Leading a huge force of elephants he surrounded Arjuna. Duhsasana was a very wicked man but he was brave also. He fought Arjuna fiercely and the field was strewn with the dead. Finally, he withdrew defeated and went back to join Drona's forces.
Savyasachi's car swiftly proceeded forward and passed Drona. "Illustrious one, grieving for my son, I have come to wreak vengeance on the Sindhu king. I crave your blessings for the fulfilment of my vow," said Arjuna to the acharya.
The acharya smiled and said: "Arjuna, you must first fight and defeat me before you can reach Jayadratha." Saying this Drona discharged a shower of arrows on Arjuna's car. Partha also replied with his arrows but these the acharya parried with ease and sent flaming shafts that hit Krishna and Arjuna.
The Pandava then decided to cut Drona's bow and bent his Gandiva for that purpose. Even as he was pulling his bowstring Drona's shaft came and cut the string.
The acharya, still retaining the smile on his face, rained a shower of arrows on Arjuna and his horses and chariot. Arjuna fought back, but the acharya showered his arrows that covered Arjuna and his chariot in darkness.
Krishna saw things were not going at all well and said: "Partha, no more waste of time. Let us proceed. It is no use fighting this brahmana, who seems to know no fatigue." Saying this, Krishna drove Arjuna's chariot to the left of the acharya and proceeded forward.
"Stop, surely you will not proceed without defeating your enemy," said Drona.
"You are my guru, not my enemy, O acharya. I am in the position of a son to you. There is no one in the wide world that can defeat you," said Arjuna and they proceeded forward at a swift pace bypassing Drona.
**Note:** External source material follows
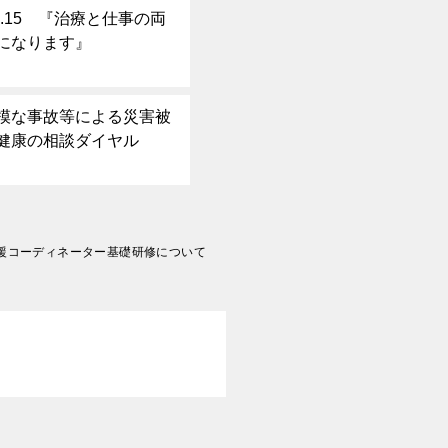
.15 『治療と仕事の両
になります』
模な事故等による災害被
健康の相談ダイヤル
援コーディネーター基礎研修について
Then Arjuna pierced the Bhoja army. Kritavarma and Sudakshina who opposed his passage were defeated. Srutayudha also tried to stop Arjuna's progress. There was a fierce battle in which Srutayudha lost his horses and he hurled his mace at Krishna.
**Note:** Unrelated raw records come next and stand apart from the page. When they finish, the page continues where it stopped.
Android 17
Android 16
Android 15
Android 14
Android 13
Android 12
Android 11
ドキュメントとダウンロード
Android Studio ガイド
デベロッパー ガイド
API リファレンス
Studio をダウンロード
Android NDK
His mother had obtained this mace as a result of her offering but the condition attached to the boon operated and it came back and struck Srutayudha himself dead. This is the story of the mace.
Parnasa went through penances that pleased Varuna and obtained from that god a boon that her son Srutayudha may not be killed by any enemy.
"I shall give your son a divine weapon. Let him use it in all his battles. No enemy will be able to defeat him or kill him. But he should not use the weapon against one who does not fight. If he does, the weapon will recoil and kill him. Saying this, god Varuna gave a mace. Srutayudha, when fighting Arjuna, disregarding the injunction, hurled the mace at Krishna who was not fighting but was only driving Arjuna's chariot.
The missile hit Janardana's chest and immediately rebounded fiercely back to Srutayudha. And like a demon recoiling fatally on the magician, that commits an error in uttering the spell of power that holds it in thrall, it slew Srutayudha and laid him dead on the field, like a great forest tree blown down by a storm.
Then the king of Kamboja led his forces against Arjuna. After a fierce fight, he lay stretched dead on the field like a great flagstaff after the festival is over.
When they saw the strong warriors, Srutayudha and the king of Kamboja, slain, the Kaurava force was in great confusion.
Srutayu and his brother Asrutayu then attacked Partha on both sides trying to save the situation, and greatly harassed him. At one stage of this battle, Arjuna leaned on the flagstaff, dazed with the wounds he received.
But Krishna spoke to him encouragingly and Arjuna recovered and resumed the fight, slaying the two brothers as well as their two sons who continued the struggle. Arjuna marched on and, killing many more warriors successfully made his way to Jayadratha.